Image compression with CoDeQ is realized by the following inference steps:

Input: $x$ ,
Analysis transform: $y = f_\theta(x)$ ,
Dead-zone quantization: $q = \mathrm{sign}(y) \cdot \lfloor |y|/Q + \delta \rfloor$ ,
Entropy coding: Bits via arithmetic encoding with $P(q)$ from $CDF_\psi$ ,
Dequantization: $\hat{y} = qQ$ ,
Synthesis transform: $\hat{x} = g_\phi(\hat{y})$ .

Model compression follows a fully differentiable QAT loop:

Initialize weights and parameters,
For each layer, compute $R_\ell$ , $d_\ell$ , $b_\ell$ , $\Delta_\ell$ ,
Quantize/prune: $\hat{w}_\ell = \tilde{q}(w_\ell; \Delta_\ell, d_\ell)$ ,
Compute task loss and $\ell_2$ regularizers,
Backpropagate using STE for non-differentiable components,
Update parameters via gradient descent (Wenshøj et al., 15 Dec 2025).

5. Empirical Results and Rate-Sparsity Benchmarks

On Kodak images, CoDeQ’s variable-rate method matches the rate-distortion envelope of independently trained Ballé et al. (2017) models for both PSNR and MS-SSIM criteria:

PSNR: CoDeQ deviates by $\pm 0.05$ dB from multi-model baseline,
MS-SSIM: deviation within $\pm 0.01$ dB,
Best results for dead-zone offset $\delta=0.45$ (Zhou et al., 2020).

Visual inspection indicates superior retention of fine textures at low bitrates compared to non–CoDeQ baselines, with minor edge artifacts attributed to scalar uniform quantization. At high bitrate, reconstructions are nearly identical.

For ImageNet/ResNet-18 model compression:

Full precision baseline: $70.30\%$ Top-1, $100\%$ BOPs,
SQL (joint ADMM): $68.60\%$ , $6.20\%$ BOPs,
QST-B: $69.90\%$ , $5.00\%$ BOPs,
CoDeQ (fixed 4-bit + learned sparsity): $69.83\pm 0.14\%$ , $4.75\pm 0.19\%$ BOPs,
CoDeQ (mixed precision + learned sparsity): $69.81\pm 0.09\%$ , $4.42\pm 0.05\%$ BOPs.

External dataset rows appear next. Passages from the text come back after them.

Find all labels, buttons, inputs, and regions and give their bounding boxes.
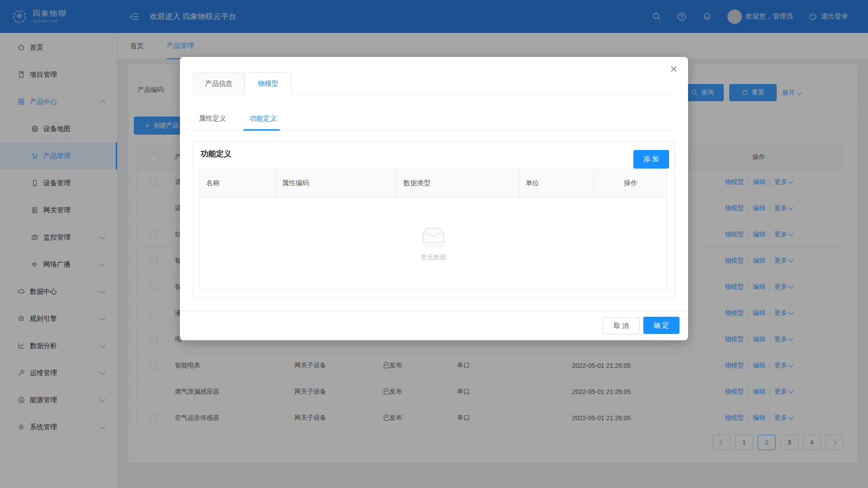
- function-col-header-1: 属性编码: [276, 169, 397, 197]
- empty-state: 暂无数据: [200, 197, 667, 289]
- subtab-attribute-def[interactable]: 属性定义: [199, 114, 226, 123]
- product-modal: × 产品信息 物模型 属性定义 功能定义 功能定义 添 加 名称属性编码数据类型…: [180, 57, 688, 340]
- add-button[interactable]: 添 加: [633, 150, 669, 169]
- function-table: 名称属性编码数据类型单位操作 暂无数据: [199, 169, 667, 290]
- page: 四象物聯 sxlinks.com 欢迎进入 四象物联云平台 欢迎您，管理员: [0, 0, 868, 488]
- function-col-header-2: 数据类型: [397, 169, 519, 197]
- function-col-header-0: 名称: [200, 169, 276, 197]
- function-col-header-3: 单位: [519, 169, 594, 197]
- subtab-function-def[interactable]: 功能定义: [250, 114, 277, 123]
- modal-tab-bar: 产品信息 物模型: [193, 72, 675, 95]
- tab-thing-model[interactable]: 物模型: [245, 72, 292, 95]
- tab-product-info[interactable]: 产品信息: [193, 72, 245, 95]
- modal-subtab-bar: 属性定义 功能定义: [193, 110, 675, 131]
- active-tab-inkbar: [243, 129, 280, 131]
- section-title: 功能定义: [201, 149, 231, 159]
- modal-footer-divider: [180, 311, 688, 311]
- function-table-header: 名称属性编码数据类型单位操作: [200, 169, 667, 197]
- cancel-button[interactable]: 取 消: [603, 317, 640, 334]
- empty-box-icon: [419, 225, 448, 248]
- function-def-panel: 功能定义 添 加 名称属性编码数据类型单位操作 暂无数据: [193, 141, 675, 297]
- function-col-header-4: 操作: [594, 169, 667, 197]
- confirm-button[interactable]: 确 定: [643, 317, 679, 334]
- empty-text: 暂无数据: [421, 253, 446, 262]
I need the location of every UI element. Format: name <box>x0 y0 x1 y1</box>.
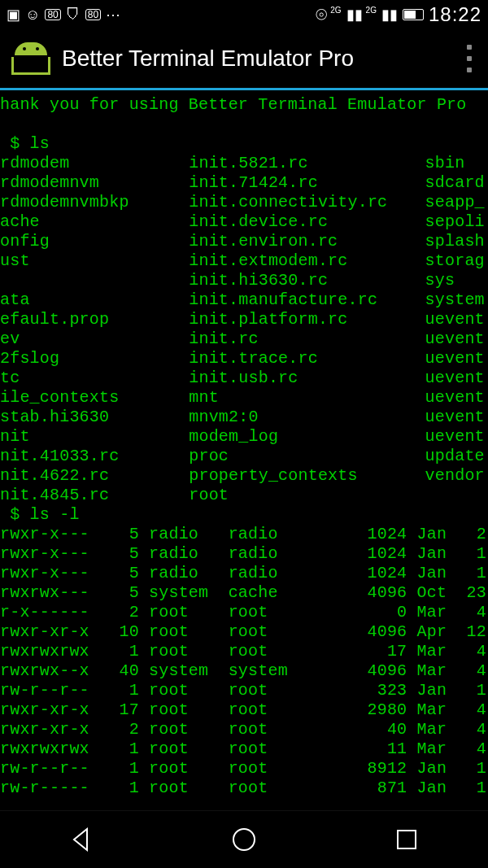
network-label: 2G <box>366 6 377 15</box>
terminal-line: rwxr-xr-x 2 root root 40 Mar 4 <box>0 720 488 739</box>
status-left-icons: ▣ ☺ 80 ⛉ 80 ⋯ <box>7 7 120 22</box>
terminal-line: rwxr-x--- 5 radio radio 1024 Jan 1 <box>0 544 488 564</box>
battery-icon <box>403 9 424 20</box>
ls-row: efault.propinit.platform.rcuevent <box>0 310 488 329</box>
ls-row: rdmodeminit.5821.rcsbin <box>0 154 488 173</box>
svg-point-0 <box>233 829 255 850</box>
ls-row: nitmodem_loguevent <box>0 427 488 447</box>
back-button[interactable] <box>68 826 95 853</box>
ls-row: nit.4622.rcproperty_contextsvendor <box>0 466 488 486</box>
battery-icon: 80 <box>85 9 101 20</box>
ls-row: atainit.manufacture.rcsystem <box>0 290 488 310</box>
terminal-line: rw-r--r-- 1 root root 8912 Jan 1 <box>0 759 488 779</box>
notif-icon: ▣ <box>7 7 20 22</box>
shield-icon: ⛉ <box>66 7 81 22</box>
terminal-output[interactable]: hank you for using Better Terminal Emula… <box>0 90 488 798</box>
status-bar: ▣ ☺ 80 ⛉ 80 ⋯ ⦾ 2G ▮▮ 2G ▮▮ 18:22 <box>0 0 488 29</box>
status-clock: 18:22 <box>429 3 481 26</box>
network-label: 2G <box>330 6 341 15</box>
recent-apps-button[interactable] <box>393 826 420 853</box>
ls-row: acheinit.device.rcsepoli <box>0 212 488 232</box>
wifi-icon: ⦾ <box>316 7 327 22</box>
status-right-icons: ⦾ 2G ▮▮ 2G ▮▮ 18:22 <box>316 3 481 26</box>
terminal-line: rwxrwx--x 40 system system 4096 Mar 4 <box>0 661 488 681</box>
ls-row: tcinit.usb.rcuevent <box>0 369 488 388</box>
ls-row: onfiginit.environ.rcsplash <box>0 232 488 251</box>
terminal-line: rwxrwxrwx 1 root root 17 Mar 4 <box>0 642 488 661</box>
ls-row: stab.hi3630mnvm2:0uevent <box>0 408 488 427</box>
signal-icon: ▮▮ <box>346 7 363 22</box>
battery-icon: 80 <box>45 9 60 20</box>
ls-row: init.hi3630.rcsys <box>0 271 488 290</box>
terminal-line: $ ls -l <box>0 505 488 525</box>
terminal-line: rwxr-x--- 5 radio radio 1024 Jan 1 <box>0 564 488 583</box>
overflow-menu-icon[interactable] <box>462 45 477 72</box>
ls-row: nit.41033.rcprocupdate <box>0 447 488 466</box>
terminal-line: rwxrwx--- 5 system cache 4096 Oct 23 <box>0 583 488 603</box>
svg-rect-1 <box>398 831 416 848</box>
terminal-line: r-x------ 2 root root 0 Mar 4 <box>0 603 488 622</box>
signal-icon: ▮▮ <box>381 7 398 22</box>
terminal-line: hank you for using Better Terminal Emula… <box>0 95 488 115</box>
app-bar: Better Terminal Emulator Pro <box>0 29 488 90</box>
ls-row: evinit.rcuevent <box>0 329 488 349</box>
ls-row: rdmodemnvminit.71424.rcsdcard <box>0 173 488 193</box>
ls-row: ile_contextsmntuevent <box>0 388 488 408</box>
home-button[interactable] <box>230 826 258 853</box>
notif-icon: ☺ <box>25 7 40 22</box>
terminal-line: rwxrwxrwx 1 root root 11 Mar 4 <box>0 739 488 759</box>
terminal-line: rwxr-xr-x 10 root root 4096 Apr 12 <box>0 622 488 642</box>
terminal-line: rw-r--r-- 1 root root 323 Jan 1 <box>0 681 488 700</box>
terminal-line: rwxr-x--- 5 radio radio 1024 Jan 2 <box>0 525 488 544</box>
terminal-line: rw-r----- 1 root root 871 Jan 1 <box>0 779 488 798</box>
terminal-line: $ ls <box>0 134 488 154</box>
app-icon <box>11 42 50 75</box>
ls-row: rdmodemnvmbkpinit.connectivity.rcseapp_ <box>0 193 488 212</box>
more-icon: ⋯ <box>106 7 120 22</box>
ls-row: nit.4845.rcroot <box>0 486 488 505</box>
app-title: Better Terminal Emulator Pro <box>62 46 462 72</box>
nav-bar <box>0 810 488 868</box>
terminal-line: rwxr-xr-x 17 root root 2980 Mar 4 <box>0 700 488 720</box>
ls-row: 2fsloginit.trace.rcuevent <box>0 349 488 369</box>
terminal-line <box>0 115 488 134</box>
ls-row: ustinit.extmodem.rcstorag <box>0 251 488 271</box>
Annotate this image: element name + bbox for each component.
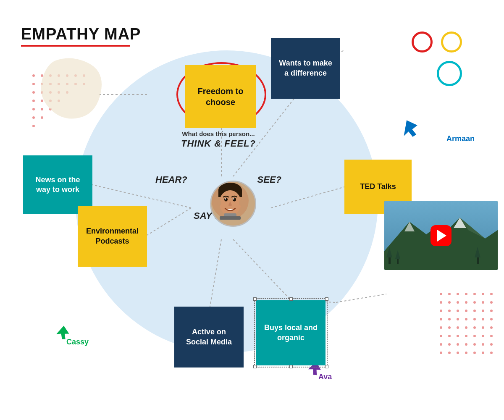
sticky-wants-to-make-difference[interactable]: Wants to make a difference xyxy=(271,38,340,99)
svg-point-71 xyxy=(490,318,493,320)
svg-point-95 xyxy=(457,352,459,354)
svg-point-98 xyxy=(482,352,484,354)
avatar xyxy=(210,181,256,227)
svg-point-82 xyxy=(465,335,467,337)
title-underline xyxy=(21,45,130,47)
circle-teal-decoration xyxy=(437,61,462,86)
cursor-label-cassy: Cassy xyxy=(66,338,89,346)
svg-point-96 xyxy=(465,352,467,354)
svg-point-50 xyxy=(490,293,493,295)
sticky-news-on-way-to-work[interactable]: News on the way to work xyxy=(23,155,92,214)
svg-point-77 xyxy=(482,326,484,329)
svg-point-81 xyxy=(457,335,459,337)
svg-point-51 xyxy=(440,301,442,304)
svg-point-56 xyxy=(482,301,484,304)
svg-marker-100 xyxy=(399,117,420,139)
svg-point-93 xyxy=(440,352,442,354)
svg-point-80 xyxy=(448,335,451,337)
avatar-face-svg xyxy=(211,182,249,220)
svg-point-28 xyxy=(83,83,85,85)
svg-point-109 xyxy=(225,198,226,200)
svg-point-76 xyxy=(473,326,476,329)
svg-point-61 xyxy=(465,310,467,312)
title-area: EMPATHY MAP xyxy=(21,25,141,47)
svg-point-64 xyxy=(490,310,493,312)
svg-point-85 xyxy=(490,335,493,337)
svg-point-21 xyxy=(83,74,85,77)
cursor-label-armaan: Armaan xyxy=(446,134,475,143)
svg-point-74 xyxy=(457,326,459,329)
svg-point-58 xyxy=(440,310,442,312)
svg-point-55 xyxy=(473,301,476,304)
hear-label: HEAR? xyxy=(155,174,187,185)
think-feel-label: THINK & FEEL? xyxy=(155,138,281,149)
handle-bm xyxy=(289,365,293,368)
svg-point-90 xyxy=(473,343,476,346)
svg-point-65 xyxy=(440,318,442,320)
circle-yellow-decoration xyxy=(441,32,462,52)
svg-point-53 xyxy=(457,301,459,304)
svg-point-72 xyxy=(440,326,442,329)
sticky-buys-local-organic[interactable]: Buys local and organic xyxy=(256,300,326,365)
play-icon xyxy=(437,230,446,242)
sticky-freedom-to-choose[interactable]: Freedom to choose xyxy=(185,65,256,128)
video-thumbnail[interactable] xyxy=(384,201,498,270)
svg-point-84 xyxy=(482,335,484,337)
svg-point-99 xyxy=(490,352,493,354)
svg-point-112 xyxy=(239,200,243,206)
svg-point-52 xyxy=(448,301,451,304)
svg-rect-114 xyxy=(220,216,241,220)
what-does-label: What does this person... xyxy=(155,130,281,137)
svg-point-66 xyxy=(448,318,451,320)
circle-red-decoration xyxy=(412,32,433,52)
svg-point-44 xyxy=(440,293,442,295)
cursor-label-ava: Ava xyxy=(318,373,332,381)
svg-point-79 xyxy=(440,335,442,337)
svg-point-87 xyxy=(448,343,451,346)
svg-point-89 xyxy=(465,343,467,346)
dots-left: // Will be rendered via inline approach … xyxy=(23,65,78,132)
svg-point-46 xyxy=(457,293,459,295)
svg-point-69 xyxy=(473,318,476,320)
svg-point-88 xyxy=(457,343,459,346)
page-title: EMPATHY MAP xyxy=(21,25,141,43)
svg-point-91 xyxy=(482,343,484,346)
svg-point-92 xyxy=(490,343,493,346)
svg-point-86 xyxy=(440,343,442,346)
handle-br xyxy=(325,365,328,368)
see-label: SEE? xyxy=(257,174,281,185)
svg-point-110 xyxy=(233,198,234,200)
svg-point-67 xyxy=(457,318,459,320)
svg-point-97 xyxy=(473,352,476,354)
svg-point-48 xyxy=(473,293,476,295)
svg-point-63 xyxy=(482,310,484,312)
svg-point-111 xyxy=(217,200,221,206)
svg-point-108 xyxy=(233,198,236,202)
svg-point-54 xyxy=(465,301,467,304)
sticky-environmental-podcasts[interactable]: Environmental Podcasts xyxy=(78,206,147,267)
play-button[interactable] xyxy=(430,225,452,246)
svg-point-47 xyxy=(465,293,467,295)
svg-point-62 xyxy=(473,310,476,312)
svg-point-73 xyxy=(448,326,451,329)
svg-point-60 xyxy=(457,310,459,312)
svg-point-68 xyxy=(465,318,467,320)
svg-point-78 xyxy=(490,326,493,329)
svg-point-59 xyxy=(448,310,451,312)
svg-point-94 xyxy=(448,352,451,354)
svg-point-70 xyxy=(482,318,484,320)
svg-point-45 xyxy=(448,293,451,295)
handle-bl xyxy=(253,365,257,368)
svg-point-107 xyxy=(224,198,228,202)
svg-point-57 xyxy=(490,301,493,304)
sticky-active-social-media[interactable]: Active on Social Media xyxy=(174,307,244,368)
svg-point-83 xyxy=(473,335,476,337)
svg-point-75 xyxy=(465,326,467,329)
svg-point-49 xyxy=(482,293,484,295)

Layer-wise analysis shows CoDeQ assigns higher bit-width/lower sparsity to first/last layers and lower bit-width/higher sparsity to middle layers, matching canonical heuristic allocations but discovered automatically in the end-to-end process (Wenshøj et al., 15 Dec 2025).

6. Discussion: Implementation, Limitations, and Extensions

CoDeQ offers several operational advantages:

Eliminates the need for auxiliary search phases or parameter selection procedures outside the training loop,
Pruning and quantization are unified, architecture-agnostic, and controlled by global regularization,
Fixed 4-bit variant matches mixed-precision performance, favoring hardware compatibility.

Limitations include the use of layer-wise granularity for quantization and pruning; finer granularity (channel-, group-, or block-wise) and structured sparsity remain open for future development. The current scale factors utilize absmax statistics; direct learning of scale could further decrease quantization error.

Potential extensions of the CoDeQ framework are:

Per-channel/group dead-zone control for sparsity granularity,
Joint scale learning with regularization,
Structured dead-zone quantization for hardware exploitation,
Integration with post-training coding (e.g., Huffman, distillation) for maximal compression.

CoDeQ bridges magnitude pruning and uniform quantization, leveraging dead-zone properties for efficient compression in both data and model domains, with strong empirical performance and minimal operational complexity (Zhou et al., 2020, Wenshøj et al., 15 Dec 2025).